Posted on 02/26/2014 8:39:10 AM PST by Svartalfiar
Well that escalated quickly. It seems the ouster of Yanukovych, heralded by so many in the West as a positive, has done nothing to quell the fear of further economic collapse in Ukraine:
*UKRAINIANS WITHDREW AS MUCH AS 7% OF DEPOSITS FEB. 18-20: KUBIV *DEPOSIT WITHDRAWALS STILL HIGH IN THE EAST, KUBIV SAYS
This is around a 30 billion Hyrvnia loss (over $3 billion) in just 2 days for the banks and the new central bank chief is considering "stabilizing loans" to help banks deal with the liquidity crisis (though Ukraine's reserves stand at a mere $15 billion).
Reserves are in freefall... and will only get worse if the bank run continues...

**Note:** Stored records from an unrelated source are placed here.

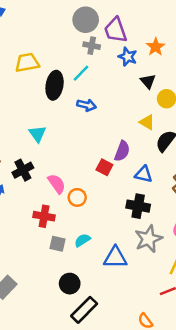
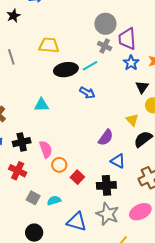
black ellipse: (55, 85) -> (66, 70), turned 55
cyan triangle: (37, 134) -> (41, 105), turned 49
red square: (104, 167) -> (77, 177), moved
black cross: (23, 170) -> (22, 142), moved
black cross: (138, 206) -> (106, 185), turned -30
red cross: (44, 216) -> (18, 171), moved
gray star: (148, 239) -> (107, 214), turned 30

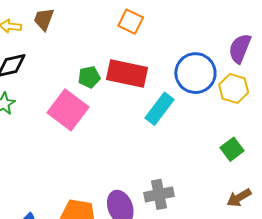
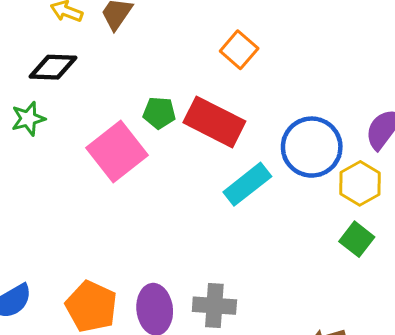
green square: (232, 149) -> (357, 239), moved, turned -30

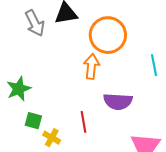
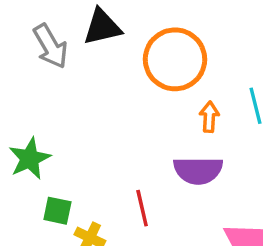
orange arrow: (91, 66) -> (209, 117), moved, size x0.7

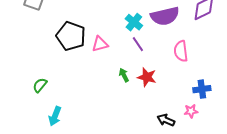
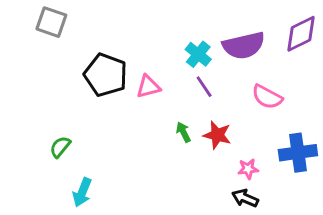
pink semicircle: (181, 51) -> (267, 97), turned -55
blue cross: (202, 89) -> (298, 153), size x1.4
pink star: (191, 111) -> (248, 169), moved

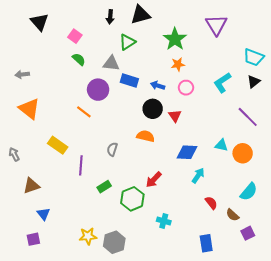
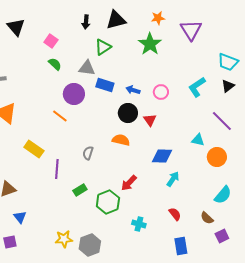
orange star: (178, 64) -> (158, 18), moved
cyan triangle: (221, 145) -> (198, 140), moved
red semicircle: (211, 203) -> (175, 214), moved

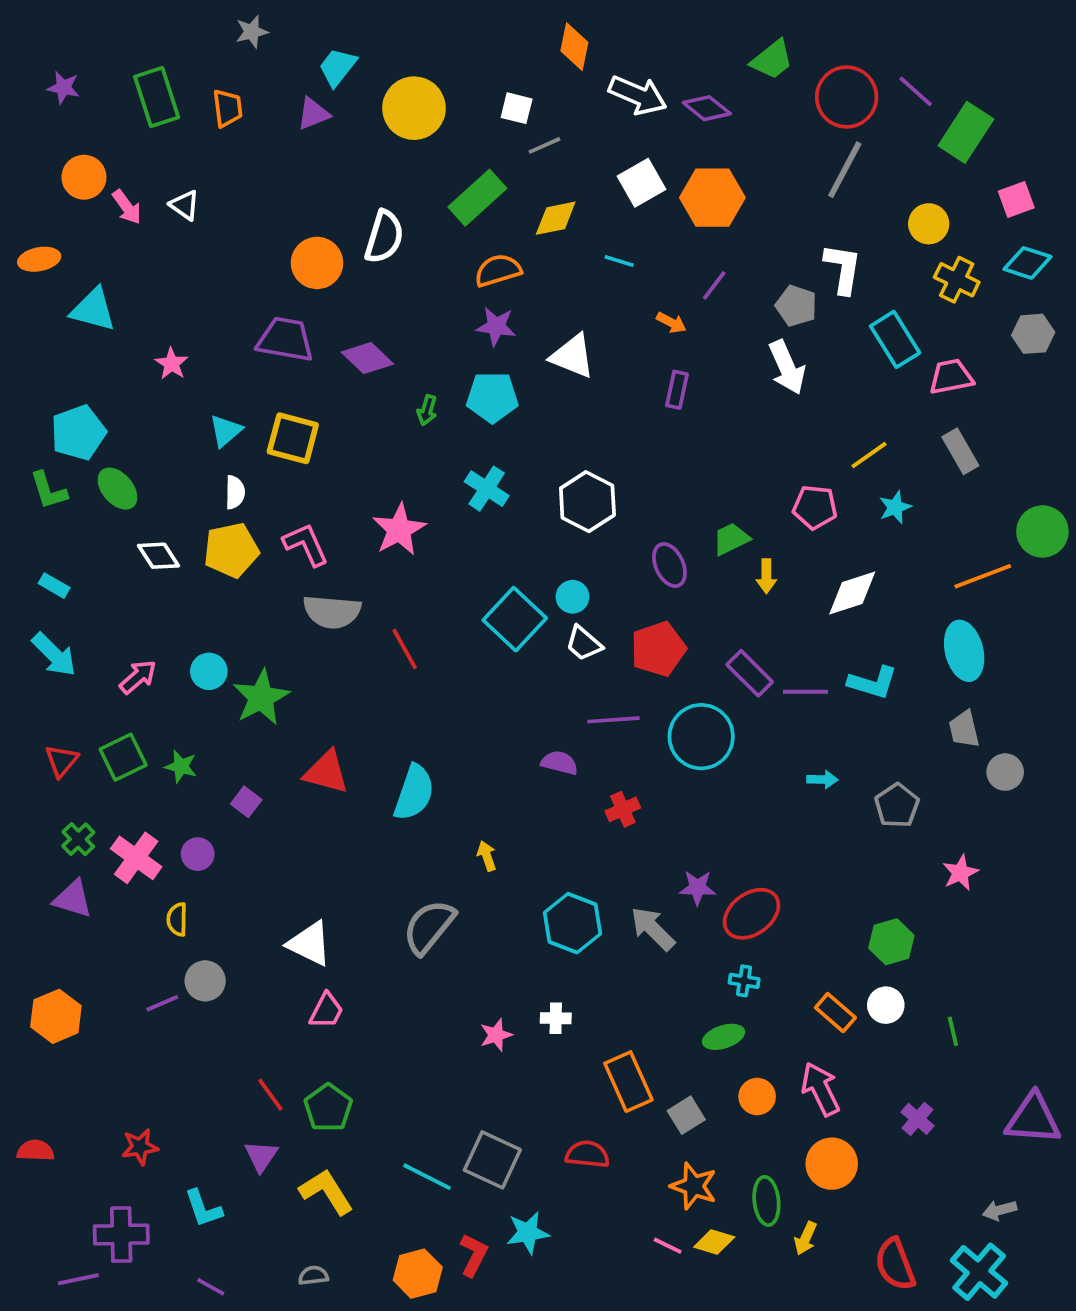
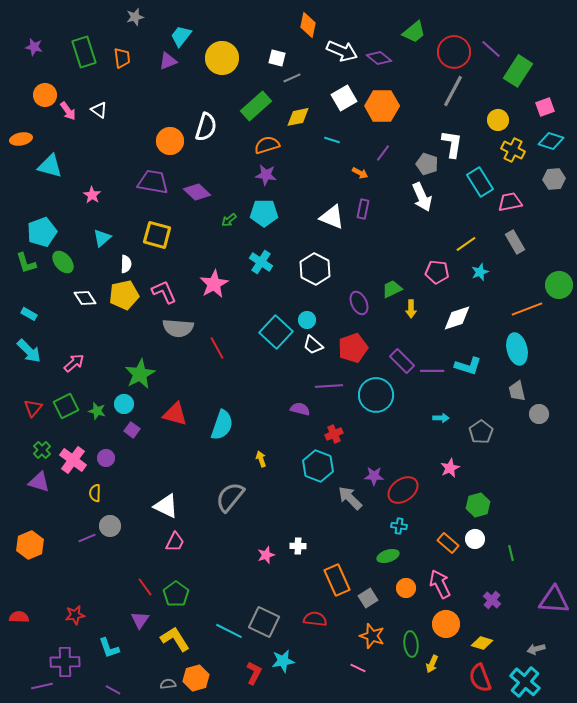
white triangle: (572, 356) -> (332, 217), moved
green arrow: (427, 410) -> (229, 220), turned 35
cyan triangle: (226, 431) -> (102, 238), moved
cyan circle: (209, 671) -> (124, 404), moved
pink star: (960, 873) -> (450, 468), moved
cyan hexagon: (572, 923) -> (318, 466), moved
yellow diamond: (714, 1242) -> (482, 643), moved
orange hexagon: (418, 1274) -> (196, 678), moved

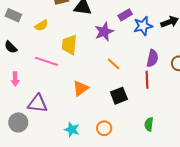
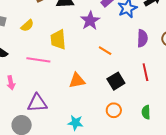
red line: (147, 80) -> (145, 72), moved
orange triangle: (81, 88) -> (77, 81), turned 36
green semicircle: (149, 124) -> (146, 112), moved
orange circle: (104, 128) -> (114, 110), moved

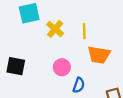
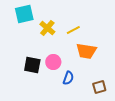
yellow line: (84, 31) -> (73, 30), turned 64
black square: (16, 66) -> (32, 65), moved

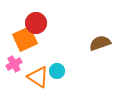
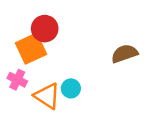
pink cross: (14, 64) -> (17, 80), turned -35

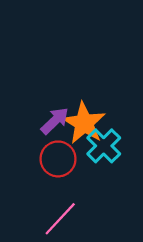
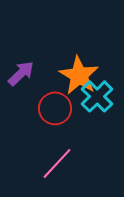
purple arrow: (55, 121) -> (21, 73), moved

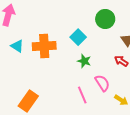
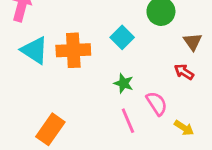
cyan triangle: (17, 46) -> (34, 50), size x1.5
green star: (84, 61) -> (124, 83), moved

One point to pick apart, this isn't a true 'loss' of $3B for the banks. It's a loss in reserves, but it isn't actually the banks money so they aren't truly losing it.
Actually, if there were a 7% run on the banks in this country in the span of a couple of days, I really believe we’d be talking “Escape from New York” or something like that. Total Chaos...

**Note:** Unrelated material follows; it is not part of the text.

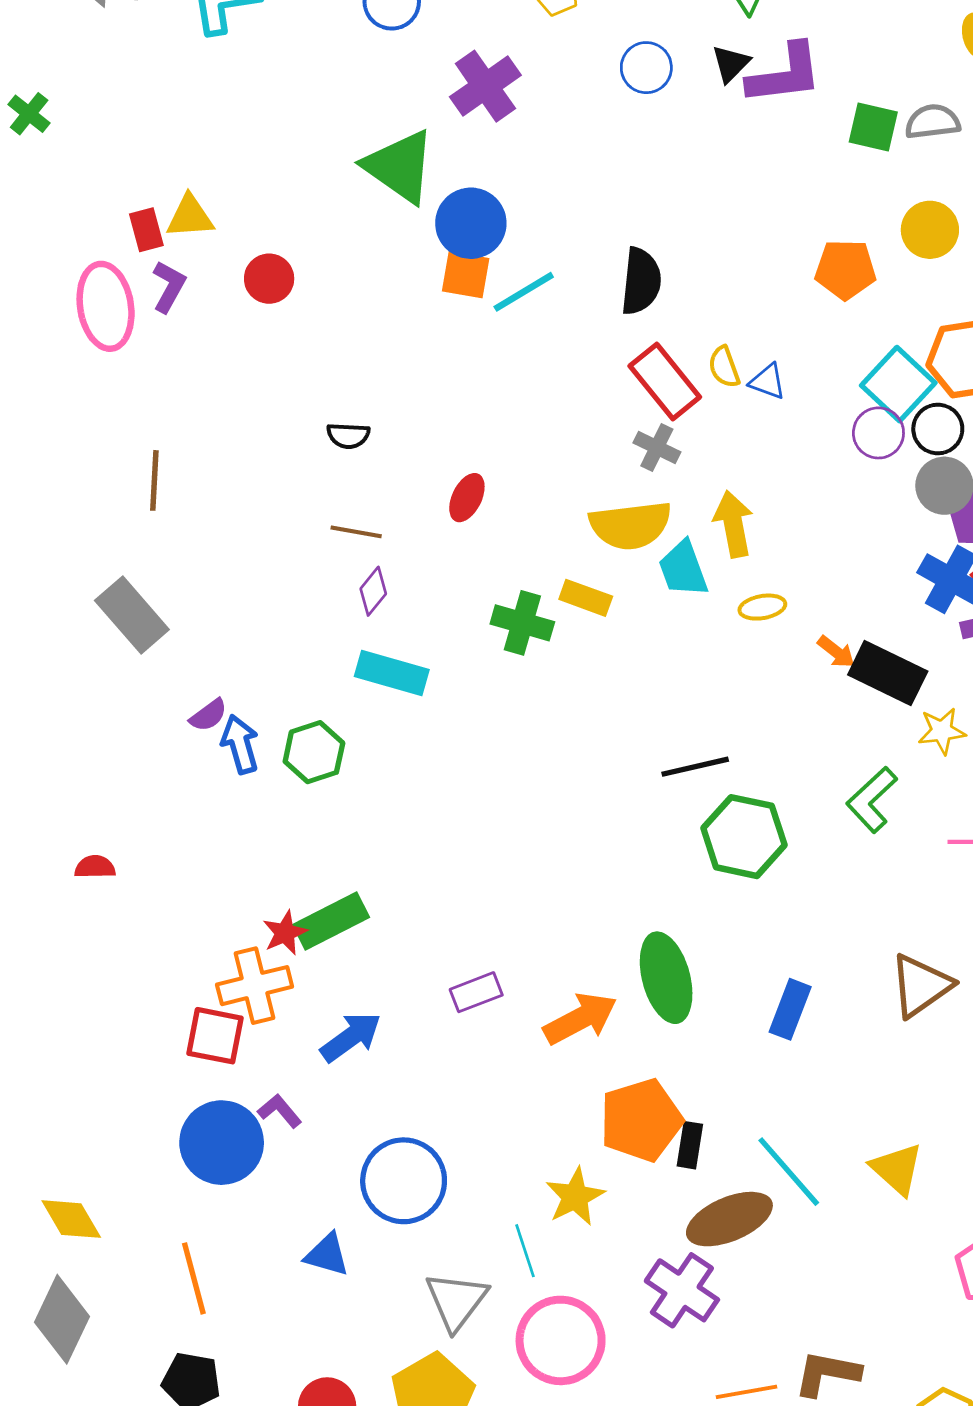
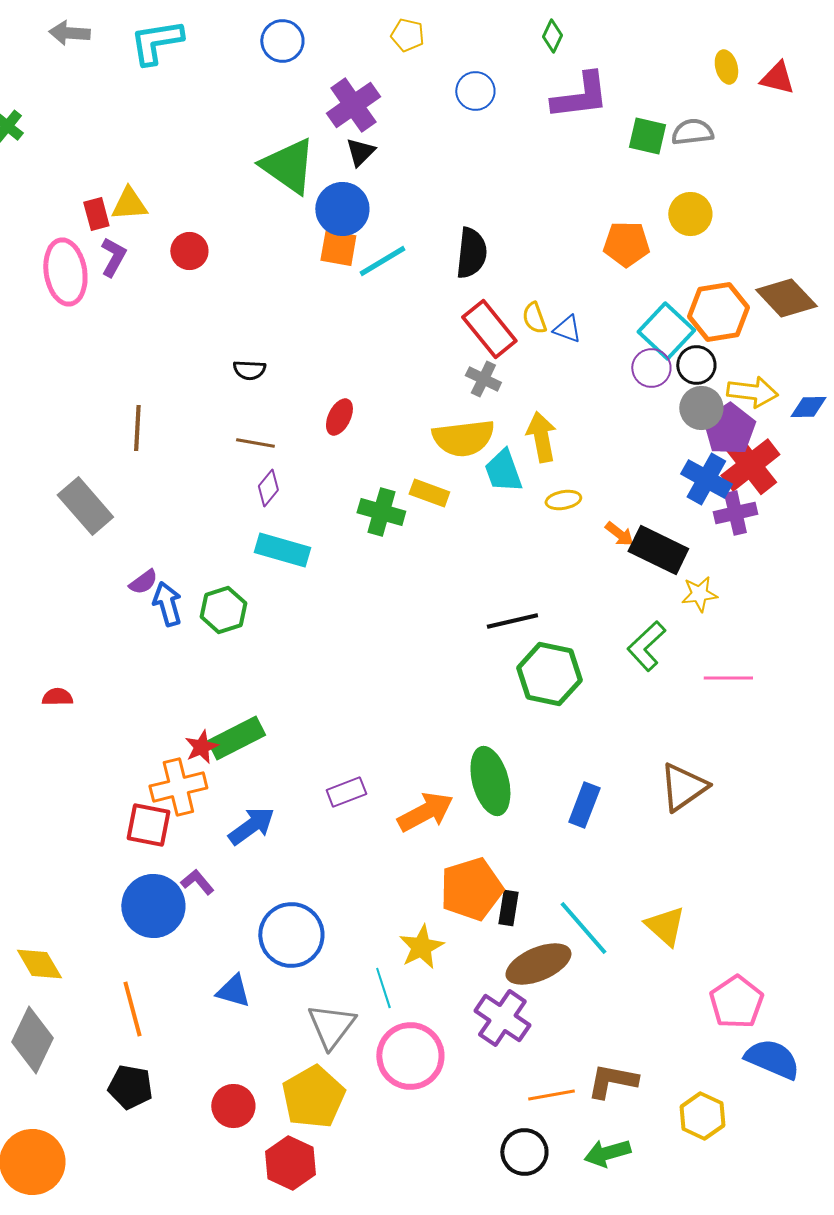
black triangle: (731, 64) -> (360, 152), moved
brown line: (154, 480) -> (137, 428), moved

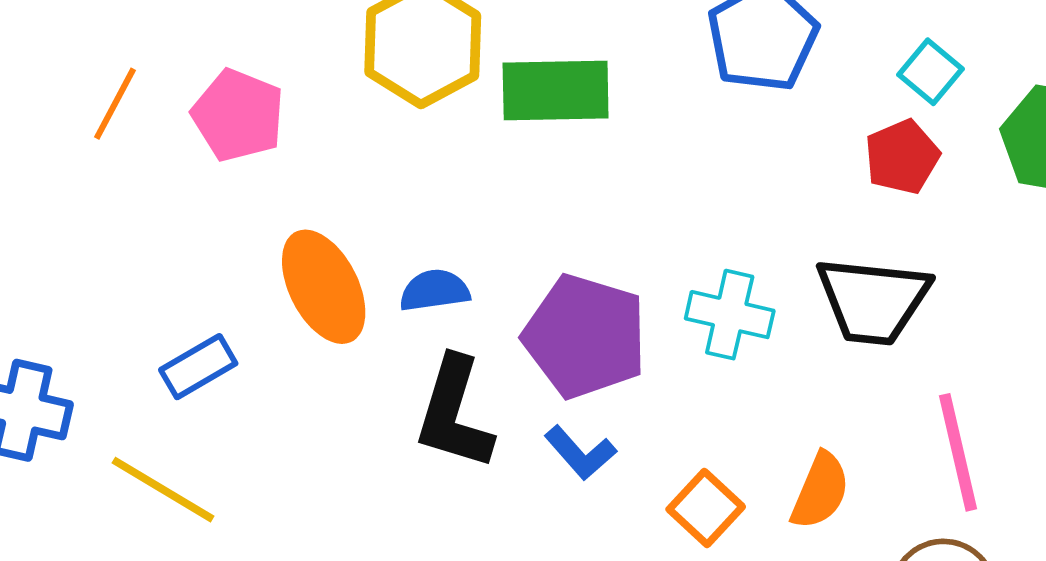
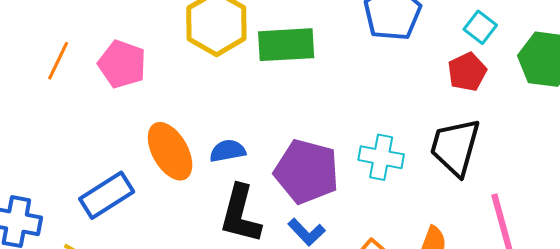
black trapezoid: (873, 300) -> (455, 147), turned 102
blue rectangle: (198, 367) -> (107, 195), size x1.4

I suspect that those withdrawing their dough are gonna exchange it for other currency, ....for a fee.
What is interesting to observers is this was done ahead of negotiation with the IMF. The IMF would have required some sort of floating currency. This indicates the situation was desperate and the central bank needed to move faster than the IMF can bail them out.
ping
Yeah ok. Zerohedge tends to hyperventilate a little in these situations. I remember how Greece was going to go Mad Max because of “bail-in” related bank runs a couple of months ago. Now that I think of it, ZH would have had them completely bankrupt half a dozen times in the past three years or so.
How long before they impose “capital controls”?

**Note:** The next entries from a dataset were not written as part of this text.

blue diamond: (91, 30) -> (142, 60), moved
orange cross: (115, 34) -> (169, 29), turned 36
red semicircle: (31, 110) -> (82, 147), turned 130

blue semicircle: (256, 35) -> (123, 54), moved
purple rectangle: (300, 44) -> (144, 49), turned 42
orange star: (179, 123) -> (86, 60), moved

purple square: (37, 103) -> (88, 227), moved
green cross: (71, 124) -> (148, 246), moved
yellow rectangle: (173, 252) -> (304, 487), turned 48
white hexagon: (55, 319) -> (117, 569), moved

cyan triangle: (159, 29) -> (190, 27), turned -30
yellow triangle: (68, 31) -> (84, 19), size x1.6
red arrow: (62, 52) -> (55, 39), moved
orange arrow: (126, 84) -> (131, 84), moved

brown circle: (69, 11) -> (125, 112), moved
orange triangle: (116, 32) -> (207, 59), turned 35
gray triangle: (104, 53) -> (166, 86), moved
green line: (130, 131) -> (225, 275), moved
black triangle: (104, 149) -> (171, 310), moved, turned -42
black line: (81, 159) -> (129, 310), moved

Banks take in deposits and loan them out.
If the deposits dry up, banks have no money to loan out to anyone for any reason, unless the govt. prints up a bunch more.
This is very detrimental to the economy.
The problem isn’t that the banks have less money on their sheets, the issue is that they don’t have the physical money on hand to cover all deposits the banks are responsible for. So when people go to the bank, try to get their money out, and can’t, is when the real issues start. While the lend-deposit cycle is what helps create growth, the problem arises when people want their money, and the banks have it stuck in 5 or 10 years loans or whatever. The money isn’t lost, it’s just not accessible to the bank as a liquid asset. And confidence in the economic/financial viability is what keeps this going. When that snowball starts rolling downhill is when the bad things begin. Yes, the fed (Ukraine gov) can print money to cover this, but that is extra money that isn’t truly in the system. And when the government can print off any money, to cover any deficiencies in the system, is when people lose faith in that money and it loses value.